According to Peter Bower, the CEO for Nordic Cryobank, it is highly probable that Swedish women have received sperm from the affected donor.
“It is very likely, considering how many women come to Denmark for insemination,” he said to news agency TT.
So far at least nine children that have been conceived with the help of the man’s sperm developed genetically inherited disorder Neurofibromatosis (NF1 or von Recklinghausen disease).
Neither the sperm bank nor the young man was aware that he carried the rare and potentially dangerous disease that can cause grave disabilities.
If one of the parents carries the gene the risk that the child is affected is 50 percent. In Sweden it’s estimated that one in a thousand carry the gene for NF1.
Bower did not want to speculate into how many Swedish women or children may be affected.
“We have delivered this man’s sperm to 10-15 Danish clinics, but to what extent they have used it I have no idea,” Bower said to TT.
According to the Danish authority that regulates the sperm banks, this is not a separate incident. Specialist physician Anne Cathrine Bollerup said to news agency TT that they often get reports of genetic diseases spread through sperm donation.

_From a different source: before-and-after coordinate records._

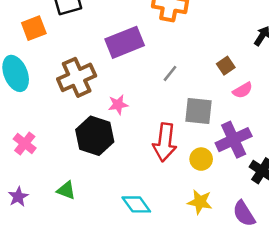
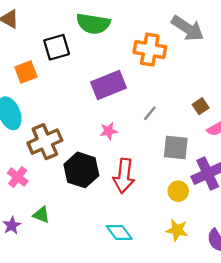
brown cross: (77, 77) -> (45, 142), moved
pink star: (118, 105) -> (109, 131), moved
red arrow: (165, 142) -> (124, 176), moved
green triangle: (66, 190) -> (41, 215), moved

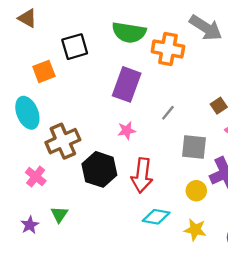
green semicircle: (93, 24) -> (129, 32), moved
purple rectangle: (109, 85) -> (127, 84), turned -48
green triangle: (41, 215) -> (59, 214), turned 42
cyan diamond: (119, 233) -> (156, 217), moved, turned -44

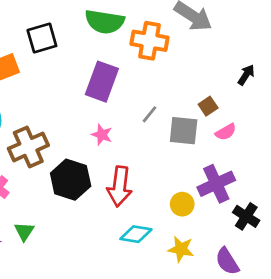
pink star: (127, 130) -> (102, 135), turned 30
gray square: (194, 147) -> (184, 131), moved

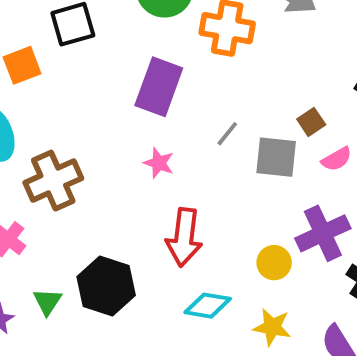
black hexagon: (71, 180) -> (106, 286), moved

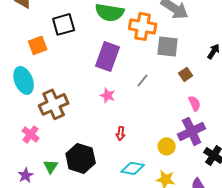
gray square: (276, 157) -> (168, 46), moved
pink semicircle: (337, 159) -> (195, 103), moved, turned -84
red arrow: (184, 237) -> (121, 133), size x0.5

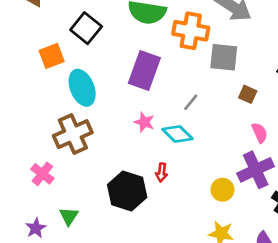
black square: (64, 24) -> (86, 28), turned -35
brown square: (186, 74) -> (248, 94), turned -32
cyan ellipse: (24, 80) -> (82, 88), moved
black hexagon: (81, 158) -> (127, 191), moved
cyan diamond: (133, 168) -> (177, 134), moved, turned 35

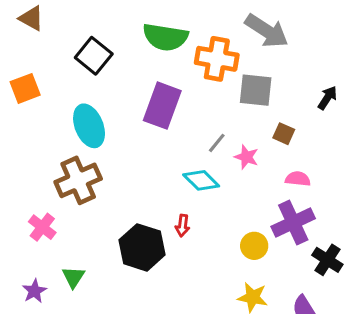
orange square: (52, 56) -> (25, 88), moved
pink star: (144, 122) -> (246, 157), moved
pink semicircle: (260, 133) -> (298, 179), turned -60

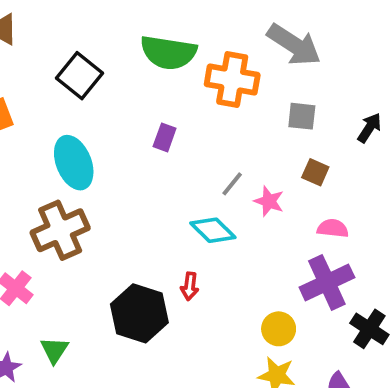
gray square: (256, 90) -> (302, 116), moved, size x0.7
purple rectangle: (162, 106) -> (165, 137), size x0.5
yellow circle: (254, 246) -> (279, 329), moved

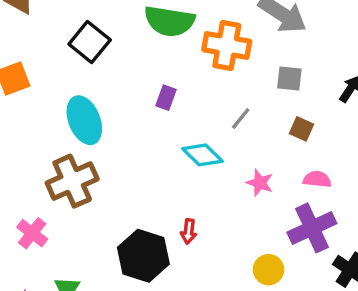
gray line: (232, 184) -> (241, 118), moved
pink star: (269, 201) -> (260, 183), moved
cyan diamond: (213, 230) -> (202, 155), moved

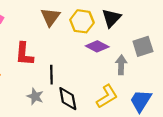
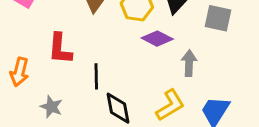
gray square: (143, 46) -> (218, 18), moved, turned 30
gray star: (35, 96) -> (51, 107), moved

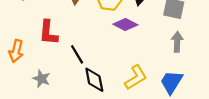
gray arrow: (189, 63) -> (177, 42), moved
black line: (96, 76) -> (77, 54), turned -30

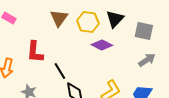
gray arrow: (177, 42) -> (147, 60), turned 54

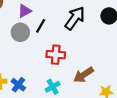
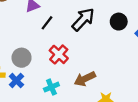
gray circle: (20, 32) -> (22, 58), moved
red cross: (56, 55) -> (59, 54), turned 30

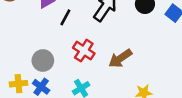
brown arrow: (85, 79) -> (120, 58), moved

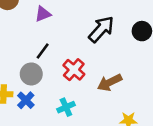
black line: (65, 17) -> (43, 51), moved

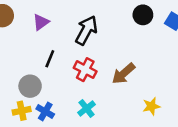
black arrow: (101, 29) -> (86, 30), moved
gray circle: (31, 74) -> (30, 86), moved

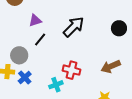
purple triangle: (41, 22) -> (35, 20), moved
red cross: (85, 70) -> (72, 70), moved, turned -30
brown arrow: (123, 74) -> (111, 66), moved

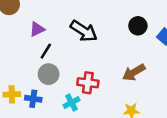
black arrow: (74, 27) -> (84, 31), turned 85
gray circle: (19, 55) -> (49, 74), moved
blue cross: (25, 78) -> (33, 99), turned -32

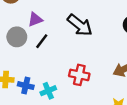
gray circle: (49, 74) -> (17, 37), moved
cyan cross: (71, 103) -> (48, 91), moved

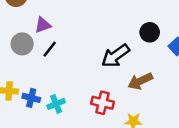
black arrow: (80, 25) -> (116, 56), moved, turned 105
red cross: (79, 75) -> (102, 103), moved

Following the discovery, the chairman of the Danish Council of Ethics, Jacob Birkler, is calling for a tougher control of sperm banks and more screening of the donors after the recent discovery. But council member and physician Lotte Hvas was sceptical.
“You can safeguard against diseases like HIV and Hepatitis but you can’t expect donors to be genetically tested against everything,“ she said to the Danish Jyllands-Posten daily.
That donated sperm carries a defect is not in itself a unique occurrence and it could just as easy have happened in Sweden, according to Magnus Nordenskjöld, professor of clinical genetics at Stockholm’s Karolinska Institute.
“However carefully you choose your man, you can’t ever be sure. It is the same with donated sperm – one can never be completely certain. The sperm is no different just because it has been in a test tube,” said Nordenskjöld to TT.
However, according to Elin Siljehag at the National Board of Health and Welfare (Socialstyrelsen) Sweden has very extensive regulations on the screening of donors. They are tested against HIV, Hepatitis and Syphilis. Any known genetic defects in the family are also investigated.
“The background of the donors is checked very thoroughly and if there are any indications that someone is found to belong to a group which may be more likely to carry a certain disease they will be screened specifically for that,” she told The Local.
According to Siljehag, these extensive checks should ensure that donated Swedish sperm is of the highest quality.
But if a donor doesn’t know he has a genetic defect there is always a risk that a potential child could develop symptoms.
“There are almost 8,000 genetic diseases. Theoretically you could test for all of these, but it would hardly be worth it. Everyone knows that there is a risk. It is part of life,“ Magnus Nordenskjöld told TT.